As is the case with most new technologies, there is some hesitancy and unknowns relative to AI. First and foremost, AI is not meant to be a replacement for doctors. Rather the technology should be used as an aid to help doctors more effectively assess and treat their patients. It’s also important to note that the machines do have limitations and won’t be 100% accurate all the time – there will need to be continued human involvement throughout the diagnosis and treatment process.

When used in this context, AI and ML can offer the healthcare industry a myriad of benefits. Yet, the organizations using it also need to know not just how to develop AI models, but also how to do so effectively, safely and ethically.
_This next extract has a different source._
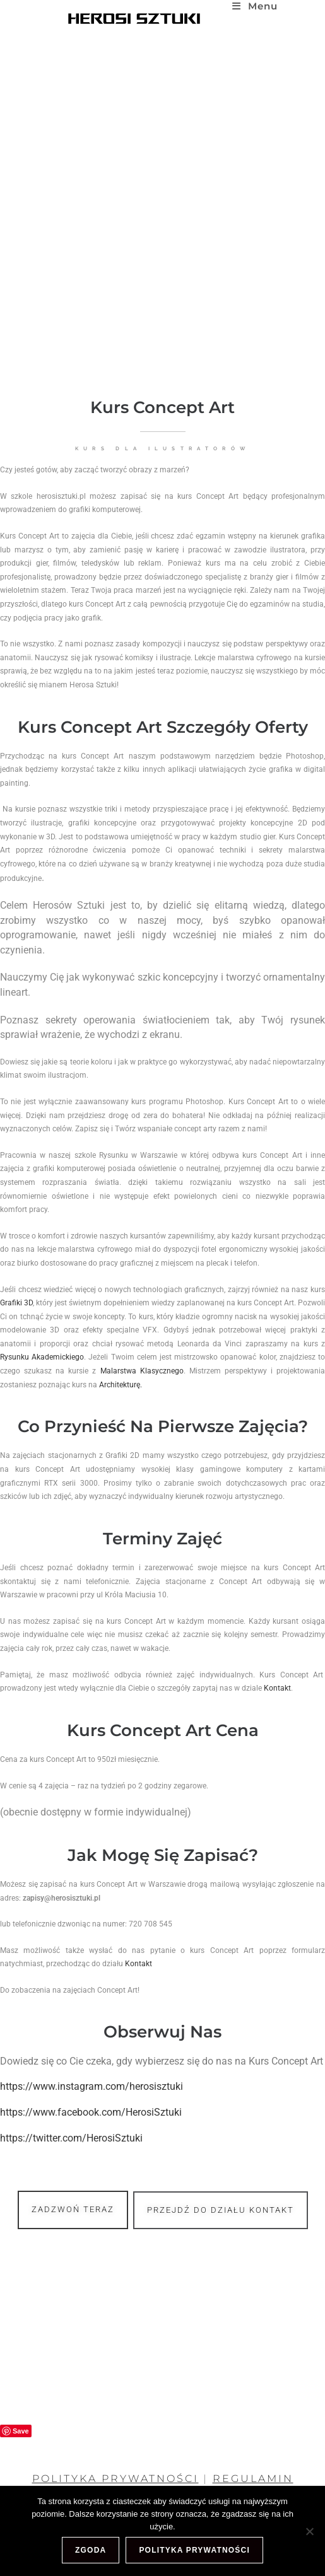 The width and height of the screenshot is (325, 2576). What do you see at coordinates (162, 1371) in the screenshot?
I see `Malarstwa Klasycznego` at bounding box center [162, 1371].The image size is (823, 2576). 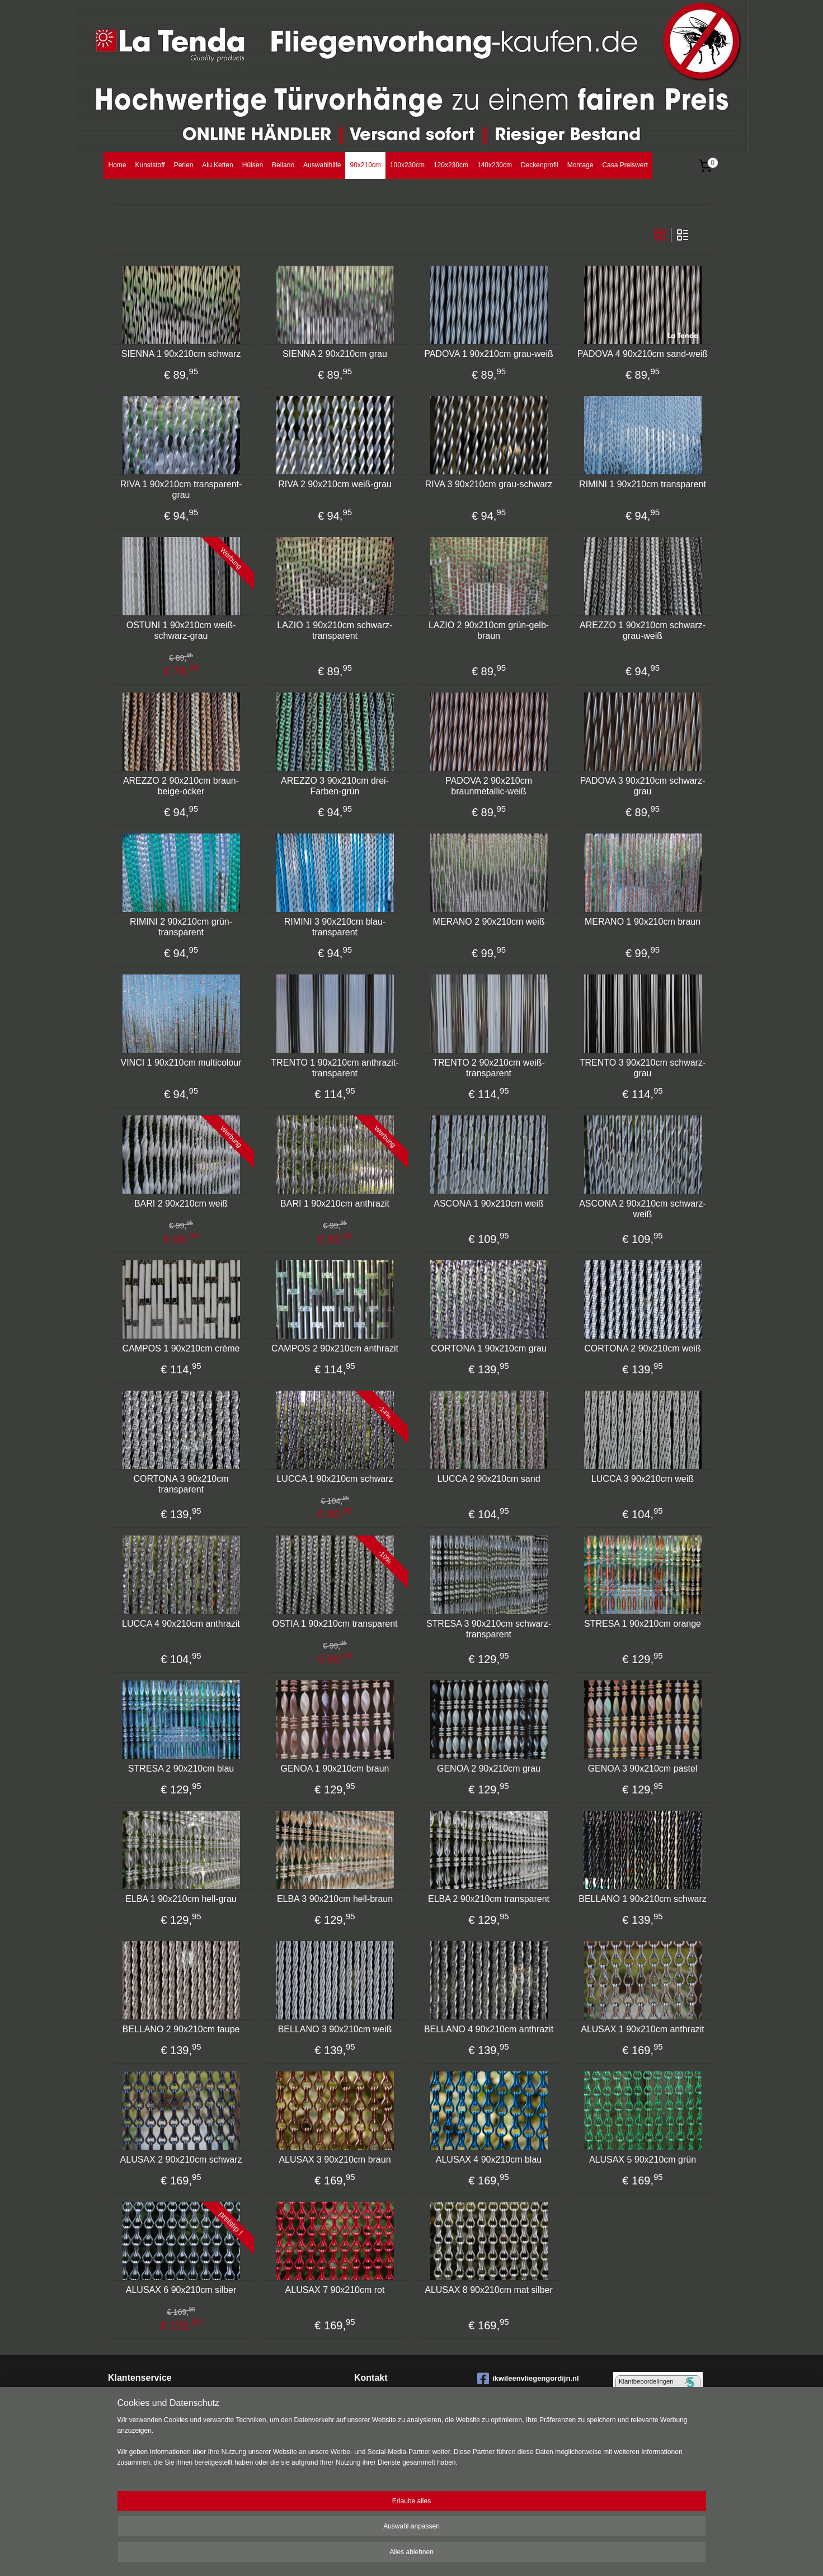 I want to click on AREZZO 1 90x210cm schwarz-grau-weiß, so click(x=643, y=630).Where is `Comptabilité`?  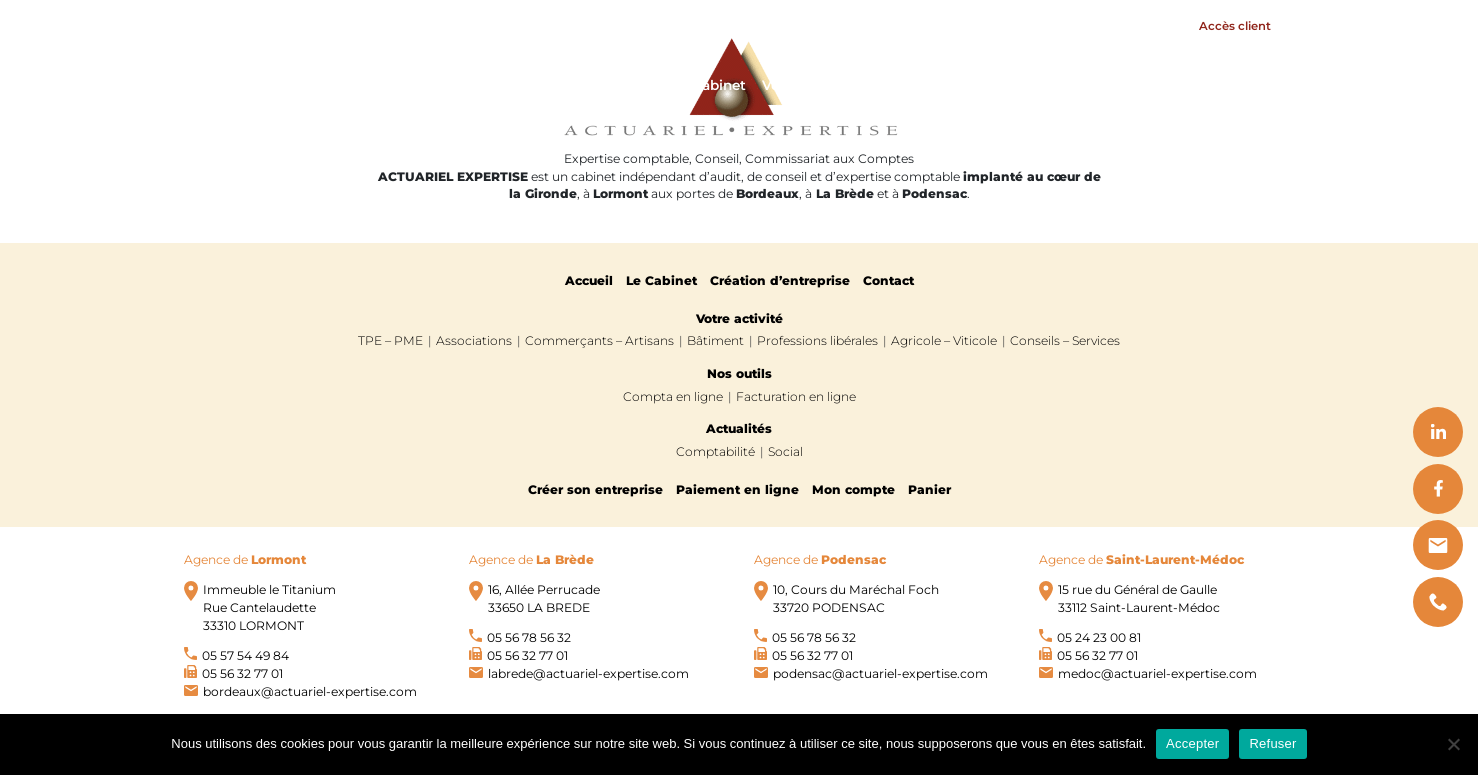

While Gartner reports have found that an estimated 85% of AI projects will fail through the year 2022, this estimate does not have to be the reality for a given organization. The reason that so many AI projects fail is not necessarily due to the AI processes themselves, but rather the lack of strong data governance, collaboration and problem definition. Organizations that successfully leverage AI typically start their design with a clear end goal in mind relative to the role that AI will ideally play or the problem it will solve. This approach allows organizations to work backward, guiding them through the foundational components that will help contribute to the end goal.

An organisation must also have the right data governance and security in place to start leveraging AI and ML technologies successfully and maximise return on investment. The architecture of a healthcare institution depends on the data used in AI projects being accurate and trustworthy because machine learning (ML) is mainly focused on probability and statistics. For instance, analysing patterns in patient photos collected over a specified period of time using AI and ML can be quite helpful. Where and how the imaging is processed can be a problem. The model may produce inaccurate findings as a result of adjustments to the angle, location, or imaging processing. To have the highest success rate with the utilization of AI and ML, organizations must ensure that they have quality data and defined processes. This starts with building a strong foundation of data governance and security.